_Dataset excerpts:_
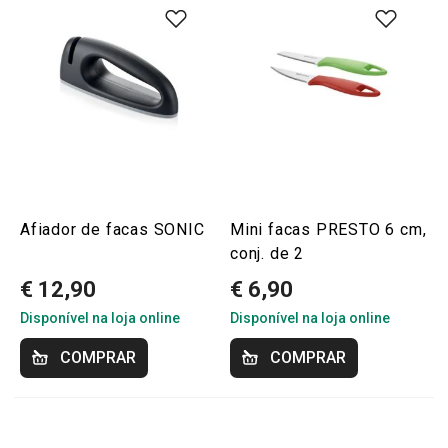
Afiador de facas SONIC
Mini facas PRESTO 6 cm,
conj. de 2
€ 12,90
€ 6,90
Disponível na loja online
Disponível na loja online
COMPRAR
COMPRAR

==

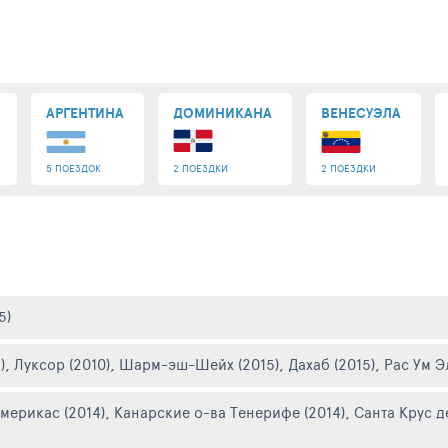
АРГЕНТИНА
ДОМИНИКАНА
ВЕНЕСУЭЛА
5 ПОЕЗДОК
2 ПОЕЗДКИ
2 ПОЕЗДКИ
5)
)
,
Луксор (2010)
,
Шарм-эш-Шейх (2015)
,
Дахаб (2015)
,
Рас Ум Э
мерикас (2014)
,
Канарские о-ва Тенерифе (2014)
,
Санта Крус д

_Problem to solve:_ Each line of the listing that contains the word "facas" must be counted. Give only the resulting figure.

_Task solution:_ 2